TASK PROMPT: Output exactly the lines below from the one containing "Tagged under" to the last line, both included. Omit pictures.

----- DATA RECORDS

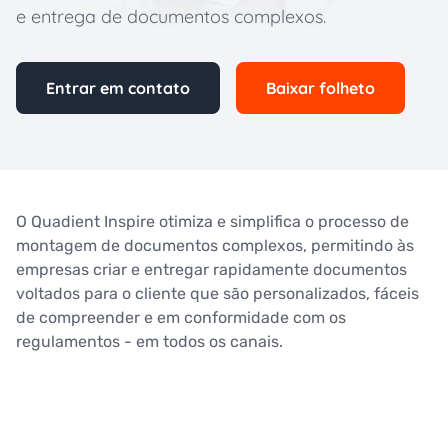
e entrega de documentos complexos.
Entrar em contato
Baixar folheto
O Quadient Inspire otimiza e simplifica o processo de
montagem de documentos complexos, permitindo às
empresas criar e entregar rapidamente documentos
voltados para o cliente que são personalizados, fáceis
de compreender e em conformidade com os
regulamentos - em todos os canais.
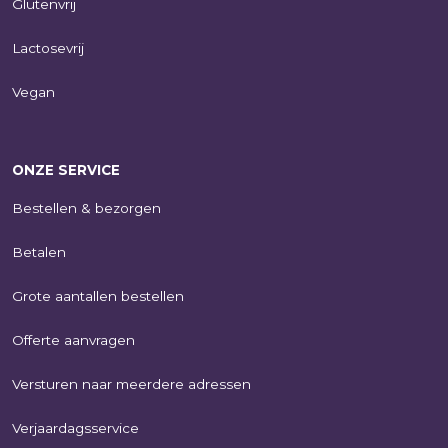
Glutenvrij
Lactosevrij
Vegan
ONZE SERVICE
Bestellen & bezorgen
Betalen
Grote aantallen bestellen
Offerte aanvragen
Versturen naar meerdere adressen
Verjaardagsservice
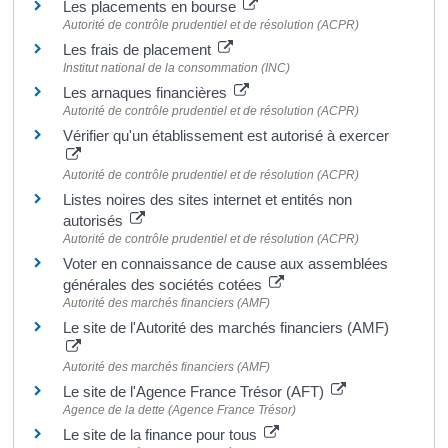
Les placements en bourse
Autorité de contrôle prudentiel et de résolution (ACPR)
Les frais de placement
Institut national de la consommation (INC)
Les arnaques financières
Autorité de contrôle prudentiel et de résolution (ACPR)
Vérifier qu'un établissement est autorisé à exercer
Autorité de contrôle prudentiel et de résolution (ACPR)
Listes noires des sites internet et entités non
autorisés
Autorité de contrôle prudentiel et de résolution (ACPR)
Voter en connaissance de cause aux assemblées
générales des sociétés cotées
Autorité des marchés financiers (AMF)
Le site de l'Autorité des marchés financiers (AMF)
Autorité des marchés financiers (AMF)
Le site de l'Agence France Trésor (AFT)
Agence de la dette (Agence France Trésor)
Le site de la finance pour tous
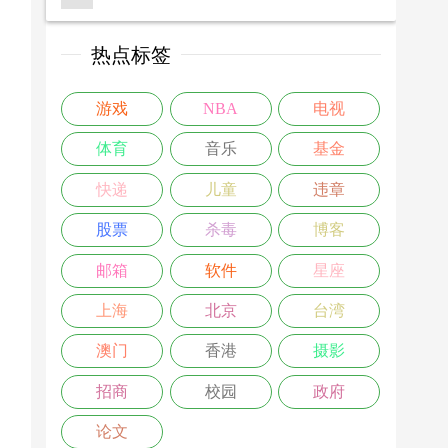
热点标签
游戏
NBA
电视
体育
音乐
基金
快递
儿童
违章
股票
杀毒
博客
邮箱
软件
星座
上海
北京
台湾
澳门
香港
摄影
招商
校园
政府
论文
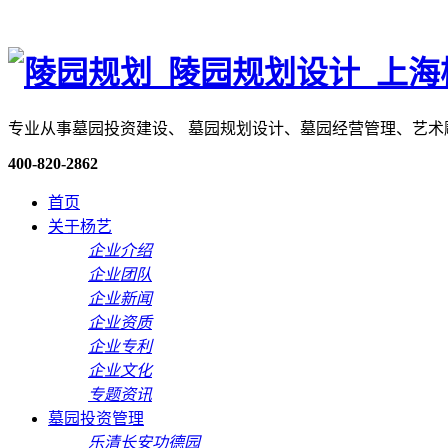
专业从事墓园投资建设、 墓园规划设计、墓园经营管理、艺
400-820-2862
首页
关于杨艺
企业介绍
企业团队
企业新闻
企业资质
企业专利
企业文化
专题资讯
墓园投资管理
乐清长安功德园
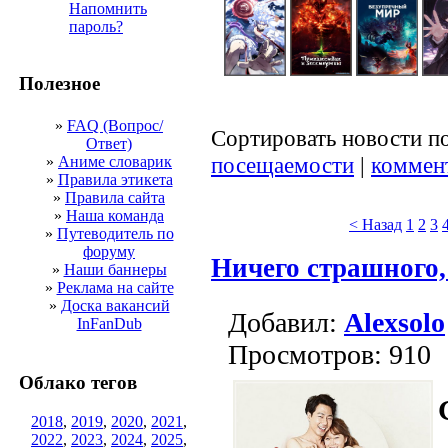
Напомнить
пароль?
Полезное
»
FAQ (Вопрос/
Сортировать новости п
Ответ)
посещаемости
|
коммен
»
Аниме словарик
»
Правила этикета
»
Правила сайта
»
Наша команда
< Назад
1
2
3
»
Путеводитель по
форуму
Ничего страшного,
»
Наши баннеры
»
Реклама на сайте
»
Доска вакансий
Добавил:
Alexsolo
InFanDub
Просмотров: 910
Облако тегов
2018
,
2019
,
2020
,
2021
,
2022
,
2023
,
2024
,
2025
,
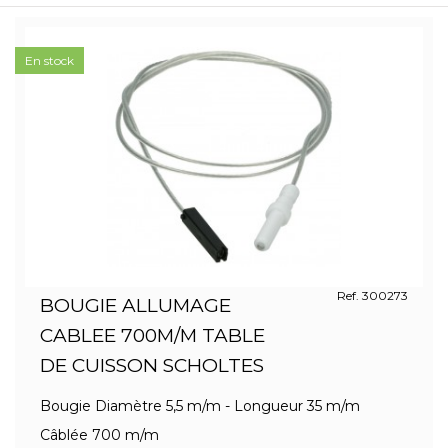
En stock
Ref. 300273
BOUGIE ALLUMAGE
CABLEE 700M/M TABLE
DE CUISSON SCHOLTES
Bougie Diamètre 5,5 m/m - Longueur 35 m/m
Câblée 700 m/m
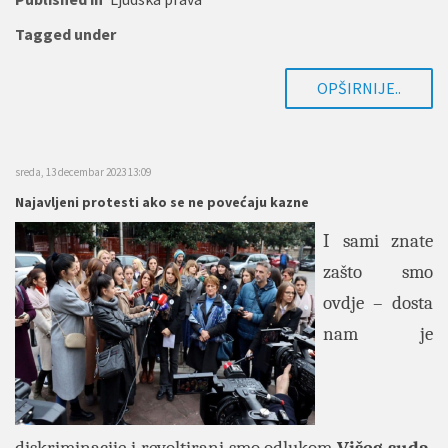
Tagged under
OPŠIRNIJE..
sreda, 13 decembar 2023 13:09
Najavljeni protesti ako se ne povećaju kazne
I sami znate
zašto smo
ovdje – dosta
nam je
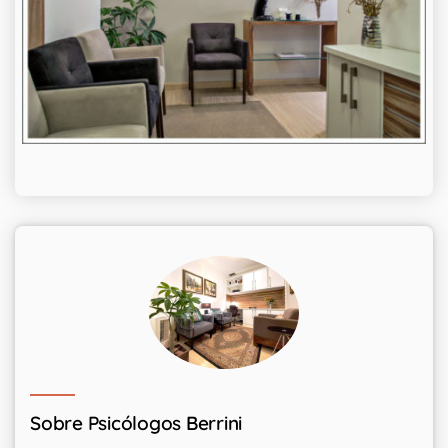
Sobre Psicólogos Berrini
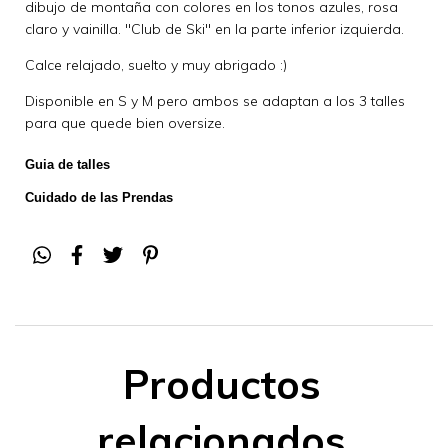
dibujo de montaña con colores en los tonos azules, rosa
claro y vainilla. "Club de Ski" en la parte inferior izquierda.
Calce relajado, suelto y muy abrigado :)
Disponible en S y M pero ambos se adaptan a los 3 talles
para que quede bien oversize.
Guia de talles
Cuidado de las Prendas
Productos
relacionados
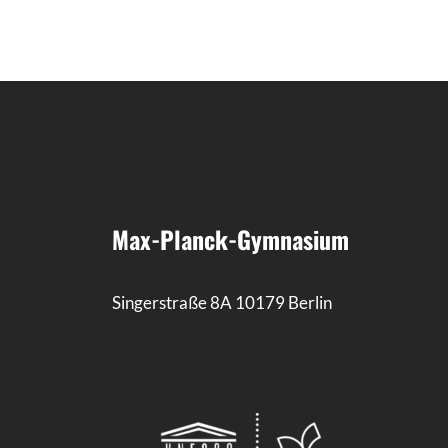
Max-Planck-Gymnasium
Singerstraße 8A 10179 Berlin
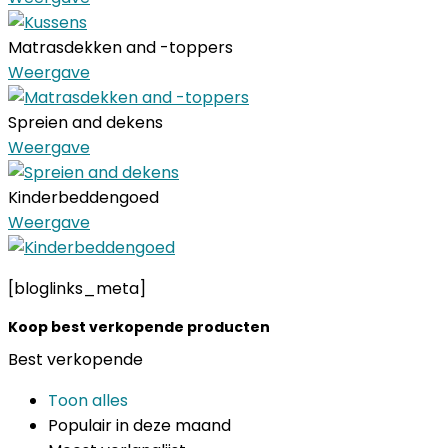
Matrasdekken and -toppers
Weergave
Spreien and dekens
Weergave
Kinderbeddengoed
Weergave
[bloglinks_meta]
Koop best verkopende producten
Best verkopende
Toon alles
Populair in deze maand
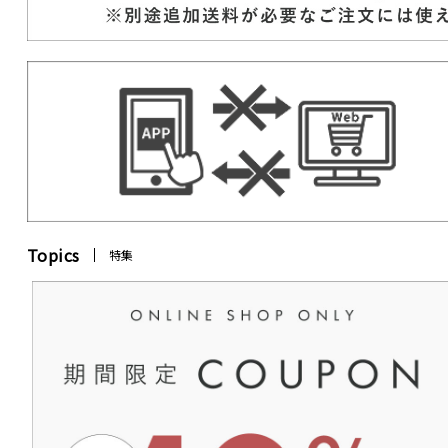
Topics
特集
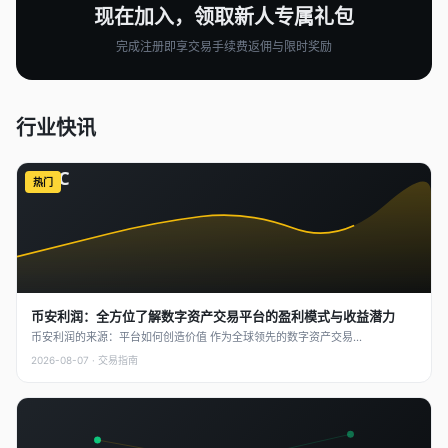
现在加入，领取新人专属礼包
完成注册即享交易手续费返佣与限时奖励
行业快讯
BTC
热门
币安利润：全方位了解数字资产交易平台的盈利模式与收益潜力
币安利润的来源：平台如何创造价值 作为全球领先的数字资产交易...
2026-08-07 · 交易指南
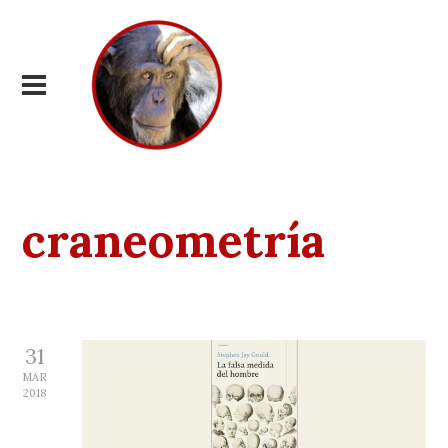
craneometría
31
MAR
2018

----------

TASK OUTPUT:
Tagged under
OPŠIRNIJE..
sreda, 13 decembar 2023 13:09
Najavljeni protesti ako se ne povećaju kazne
I sami znate
zašto smo
ovdje – dosta
nam je
Sobre Psicólogos Berrini
dibujo de montaña con colores en los tonos azules, rosa
claro y vainilla. "Club de Ski" en la parte inferior izquierda.
Calce relajado, suelto y muy abrigado :)
Disponible en S y M pero ambos se adaptan a los 3 talles
para que quede bien oversize.
Guia de talles
Cuidado de las Prendas
Productos
relacionados
Max-Planck-Gymnasium
Singerstraße 8A 10179 Berlin
Matrasdekken and -toppers
Weergave
Spreien and dekens
Weergave
Kinderbeddengoed
Weergave
[bloglinks_meta]
Koop best verkopende producten
Best verkopende
Toon alles
Populair in deze maand
Topics
特集
现在加入，领取新人专属礼包
完成注册即享交易手续费返佣与限时奖励
行业快讯
BTC
热门
币安利润：全方位了解数字资产交易平台的盈利模式与收益潜力
币安利润的来源：平台如何创造价值 作为全球领先的数字资产交易...
2026-08-07 · 交易指南
craneometría
31
MAR
2018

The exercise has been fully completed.